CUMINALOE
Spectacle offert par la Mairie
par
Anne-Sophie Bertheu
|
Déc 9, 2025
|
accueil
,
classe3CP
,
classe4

YOUR OBJECTIVE: Every word of the data above should be given again, exactly as it stands.

SOLUTION FOR THIS TASK:
CUMINALOE
Spectacle offert par la Mairie
par
Anne-Sophie Bertheu
|
Déc 9, 2025
|
accueil
,
classe3CP
,
classe4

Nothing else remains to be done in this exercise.